(Data extracted from a collection)
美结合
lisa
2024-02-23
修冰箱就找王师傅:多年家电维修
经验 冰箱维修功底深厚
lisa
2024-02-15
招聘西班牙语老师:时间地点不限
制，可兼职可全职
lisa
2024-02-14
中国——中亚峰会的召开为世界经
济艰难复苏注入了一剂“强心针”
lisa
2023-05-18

## WORK INSTRUCTIONS
Repeat every line of the data precisely.

## EXERCISE RESPONSE
美结合
lisa
2024-02-23
修冰箱就找王师傅:多年家电维修
经验 冰箱维修功底深厚
lisa
2024-02-15
招聘西班牙语老师:时间地点不限
制，可兼职可全职
lisa
2024-02-14
中国——中亚峰会的召开为世界经
济艰难复苏注入了一剂“强心针”
lisa
2023-05-18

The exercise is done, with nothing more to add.